____ Data for review
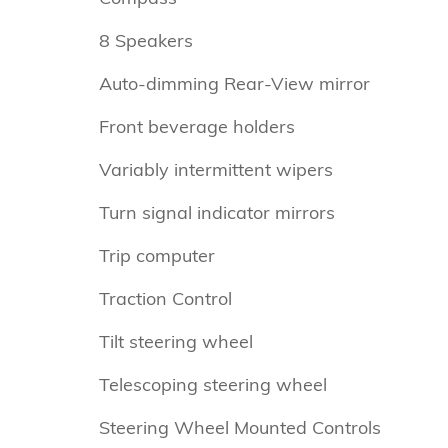
8 Speakers
Auto-dimming Rear-View mirror
Front beverage holders
Variably intermittent wipers
Turn signal indicator mirrors
Trip computer
Traction Control
Tilt steering wheel
Telescoping steering wheel
Steering Wheel Mounted Controls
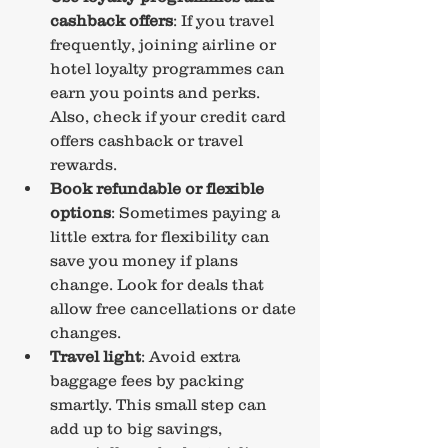
cashback offers
: If you travel 
frequently, joining airline or 
hotel loyalty programmes can 
earn you points and perks. 
Also, check if your credit card 
offers cashback or travel 
rewards.
Book refundable or flexible 
options
: Sometimes paying a 
little extra for flexibility can 
save you money if plans 
change. Look for deals that 
allow free cancellations or date 
changes.
Travel light
: Avoid extra 
baggage fees by packing 
smartly. This small step can 
add up to big savings, 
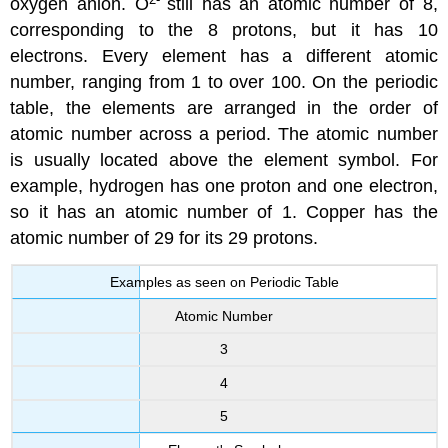
oxygen anion. O
still has an atomic number of 8,
corresponding to the 8 protons, but it has 10
electrons. Every element has a different atomic
number, ranging from 1 to over 100. On the periodic
table, the elements are arranged in the order of
atomic number across a period. The atomic number
is usually located above the element symbol. For
example, hydrogen has one proton and one electron,
so it has an atomic number of 1. Copper has the
atomic number of 29 for its 29 protons.
Examples as seen on Periodic Table
Atomic Number
3
4
5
________
From the records above, write out exactly the lines that begin at the line with "save you money if plans" and end at the line with "corresponding to the 8 protons, but it has 10". Pictures must not appear in the output.

save you money if plans 
change. Look for deals that 
allow free cancellations or date 
changes.
Travel light
: Avoid extra 
baggage fees by packing 
smartly. This small step can 
add up to big savings, 
oxygen anion. O
still has an atomic number of 8,
corresponding to the 8 protons, but it has 10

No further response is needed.